Write out all the data below exactly.

════════════════════

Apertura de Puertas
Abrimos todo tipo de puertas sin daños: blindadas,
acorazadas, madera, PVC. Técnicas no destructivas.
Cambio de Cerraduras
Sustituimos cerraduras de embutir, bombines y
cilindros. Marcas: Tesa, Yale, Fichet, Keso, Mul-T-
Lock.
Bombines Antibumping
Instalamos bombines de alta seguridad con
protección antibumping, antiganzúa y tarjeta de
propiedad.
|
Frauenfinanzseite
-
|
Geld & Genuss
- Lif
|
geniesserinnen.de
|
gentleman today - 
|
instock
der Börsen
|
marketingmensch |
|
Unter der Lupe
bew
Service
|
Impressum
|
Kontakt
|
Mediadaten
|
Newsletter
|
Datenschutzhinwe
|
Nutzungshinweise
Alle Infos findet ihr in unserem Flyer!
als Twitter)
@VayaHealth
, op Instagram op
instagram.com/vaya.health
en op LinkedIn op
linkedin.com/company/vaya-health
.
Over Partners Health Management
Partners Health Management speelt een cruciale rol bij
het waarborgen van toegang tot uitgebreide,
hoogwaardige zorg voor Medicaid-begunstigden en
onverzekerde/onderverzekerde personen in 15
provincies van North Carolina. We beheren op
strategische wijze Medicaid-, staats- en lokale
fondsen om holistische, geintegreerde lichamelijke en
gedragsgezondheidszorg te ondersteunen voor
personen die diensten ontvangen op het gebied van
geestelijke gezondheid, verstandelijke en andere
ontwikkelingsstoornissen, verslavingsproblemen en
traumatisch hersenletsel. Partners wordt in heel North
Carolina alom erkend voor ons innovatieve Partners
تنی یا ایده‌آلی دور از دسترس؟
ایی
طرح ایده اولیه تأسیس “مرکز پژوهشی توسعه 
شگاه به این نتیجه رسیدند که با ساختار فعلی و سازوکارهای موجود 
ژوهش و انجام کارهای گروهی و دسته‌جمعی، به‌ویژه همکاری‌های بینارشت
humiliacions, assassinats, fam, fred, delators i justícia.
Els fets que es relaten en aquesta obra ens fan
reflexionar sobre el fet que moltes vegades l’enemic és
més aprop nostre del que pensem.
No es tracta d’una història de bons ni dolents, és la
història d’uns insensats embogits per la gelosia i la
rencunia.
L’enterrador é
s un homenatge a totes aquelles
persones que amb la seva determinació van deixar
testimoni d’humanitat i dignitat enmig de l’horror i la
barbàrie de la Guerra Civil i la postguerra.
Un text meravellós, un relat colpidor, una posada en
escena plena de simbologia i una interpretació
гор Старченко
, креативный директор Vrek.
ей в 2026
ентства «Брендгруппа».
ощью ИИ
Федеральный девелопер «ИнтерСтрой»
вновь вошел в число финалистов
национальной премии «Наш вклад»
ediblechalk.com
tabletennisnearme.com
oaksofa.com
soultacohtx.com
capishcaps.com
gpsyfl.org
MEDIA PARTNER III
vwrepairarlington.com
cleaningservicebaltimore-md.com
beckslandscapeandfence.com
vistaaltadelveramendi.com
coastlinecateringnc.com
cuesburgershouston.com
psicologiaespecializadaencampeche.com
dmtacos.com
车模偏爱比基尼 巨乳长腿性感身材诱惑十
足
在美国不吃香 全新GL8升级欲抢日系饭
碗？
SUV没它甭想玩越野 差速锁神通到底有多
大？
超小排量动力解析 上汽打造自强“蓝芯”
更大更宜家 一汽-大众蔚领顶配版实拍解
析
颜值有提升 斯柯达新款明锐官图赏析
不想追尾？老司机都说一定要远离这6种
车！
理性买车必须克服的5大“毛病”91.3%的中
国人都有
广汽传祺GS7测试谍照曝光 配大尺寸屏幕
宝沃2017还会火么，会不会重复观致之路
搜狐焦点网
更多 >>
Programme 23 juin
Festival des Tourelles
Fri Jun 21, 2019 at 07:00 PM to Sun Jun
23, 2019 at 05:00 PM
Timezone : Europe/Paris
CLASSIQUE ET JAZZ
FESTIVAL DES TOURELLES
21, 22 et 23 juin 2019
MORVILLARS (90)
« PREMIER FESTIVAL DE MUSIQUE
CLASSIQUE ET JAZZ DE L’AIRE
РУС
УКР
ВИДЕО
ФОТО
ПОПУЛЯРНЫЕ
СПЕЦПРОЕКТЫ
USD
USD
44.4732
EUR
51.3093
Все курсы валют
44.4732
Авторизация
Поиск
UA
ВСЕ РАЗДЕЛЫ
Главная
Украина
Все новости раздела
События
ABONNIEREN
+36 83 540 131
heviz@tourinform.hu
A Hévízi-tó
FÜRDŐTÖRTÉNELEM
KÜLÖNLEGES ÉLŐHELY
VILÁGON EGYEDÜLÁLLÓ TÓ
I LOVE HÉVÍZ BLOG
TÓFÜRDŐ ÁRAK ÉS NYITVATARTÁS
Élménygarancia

════════════════════

● **Result of the task**
Apertura de Puertas
Abrimos todo tipo de puertas sin daños: blindadas,
acorazadas, madera, PVC. Técnicas no destructivas.
Cambio de Cerraduras
Sustituimos cerraduras de embutir, bombines y
cilindros. Marcas: Tesa, Yale, Fichet, Keso, Mul-T-
Lock.
Bombines Antibumping
Instalamos bombines de alta seguridad con
protección antibumping, antiganzúa y tarjeta de
propiedad.
|
Frauenfinanzseite
-
|
Geld & Genuss
- Lif
|
geniesserinnen.de
|
gentleman today - 
|
instock
der Börsen
|
marketingmensch |
|
Unter der Lupe
bew
Service
|
Impressum
|
Kontakt
|
Mediadaten
|
Newsletter
|
Datenschutzhinwe
|
Nutzungshinweise
Alle Infos findet ihr in unserem Flyer!
als Twitter)
@VayaHealth
, op Instagram op
instagram.com/vaya.health
en op LinkedIn op
linkedin.com/company/vaya-health
.
Over Partners Health Management
Partners Health Management speelt een cruciale rol bij
het waarborgen van toegang tot uitgebreide,
hoogwaardige zorg voor Medicaid-begunstigden en
onverzekerde/onderverzekerde personen in 15
provincies van North Carolina. We beheren op
strategische wijze Medicaid-, staats- en lokale
fondsen om holistische, geintegreerde lichamelijke en
gedragsgezondheidszorg te ondersteunen voor
personen die diensten ontvangen op het gebied van
geestelijke gezondheid, verstandelijke en andere
ontwikkelingsstoornissen, verslavingsproblemen en
traumatisch hersenletsel. Partners wordt in heel North
Carolina alom erkend voor ons innovatieve Partners
تنی یا ایده‌آلی دور از دسترس؟
ایی
طرح ایده اولیه تأسیس “مرکز پژوهشی توسعه 
شگاه به این نتیجه رسیدند که با ساختار فعلی و سازوکارهای موجود 
ژوهش و انجام کارهای گروهی و دسته‌جمعی، به‌ویژه همکاری‌های بینارشت
humiliacions, assassinats, fam, fred, delators i justícia.
Els fets que es relaten en aquesta obra ens fan
reflexionar sobre el fet que moltes vegades l’enemic és
més aprop nostre del que pensem.
No es tracta d’una història de bons ni dolents, és la
història d’uns insensats embogits per la gelosia i la
rencunia.
L’enterrador é
s un homenatge a totes aquelles
persones que amb la seva determinació van deixar
testimoni d’humanitat i dignitat enmig de l’horror i la
barbàrie de la Guerra Civil i la postguerra.
Un text meravellós, un relat colpidor, una posada en
escena plena de simbologia i una interpretació
гор Старченко
, креативный директор Vrek.
ей в 2026
ентства «Брендгруппа».
ощью ИИ
Федеральный девелопер «ИнтерСтрой»
вновь вошел в число финалистов
национальной премии «Наш вклад»
ediblechalk.com
tabletennisnearme.com
oaksofa.com
soultacohtx.com
capishcaps.com
gpsyfl.org
MEDIA PARTNER III
vwrepairarlington.com
cleaningservicebaltimore-md.com
beckslandscapeandfence.com
vistaaltadelveramendi.com
coastlinecateringnc.com
cuesburgershouston.com
psicologiaespecializadaencampeche.com
dmtacos.com
车模偏爱比基尼 巨乳长腿性感身材诱惑十
足
在美国不吃香 全新GL8升级欲抢日系饭
碗？
SUV没它甭想玩越野 差速锁神通到底有多
大？
超小排量动力解析 上汽打造自强“蓝芯”
更大更宜家 一汽-大众蔚领顶配版实拍解
析
颜值有提升 斯柯达新款明锐官图赏析
不想追尾？老司机都说一定要远离这6种
车！
理性买车必须克服的5大“毛病”91.3%的中
国人都有
广汽传祺GS7测试谍照曝光 配大尺寸屏幕
宝沃2017还会火么，会不会重复观致之路
搜狐焦点网
更多 >>
Programme 23 juin
Festival des Tourelles
Fri Jun 21, 2019 at 07:00 PM to Sun Jun
23, 2019 at 05:00 PM
Timezone : Europe/Paris
CLASSIQUE ET JAZZ
FESTIVAL DES TOURELLES
21, 22 et 23 juin 2019
MORVILLARS (90)
« PREMIER FESTIVAL DE MUSIQUE
CLASSIQUE ET JAZZ DE L’AIRE
РУС
УКР
ВИДЕО
ФОТО
ПОПУЛЯРНЫЕ
СПЕЦПРОЕКТЫ
USD
USD
44.4732
EUR
51.3093
Все курсы валют
44.4732
Авторизация
Поиск
UA
ВСЕ РАЗДЕЛЫ
Главная
Украина
Все новости раздела
События
ABONNIEREN
+36 83 540 131
heviz@tourinform.hu
A Hévízi-tó
FÜRDŐTÖRTÉNELEM
KÜLÖNLEGES ÉLŐHELY
VILÁGON EGYEDÜLÁLLÓ TÓ
I LOVE HÉVÍZ BLOG
TÓFÜRDŐ ÁRAK ÉS NYITVATARTÁS
Élménygarancia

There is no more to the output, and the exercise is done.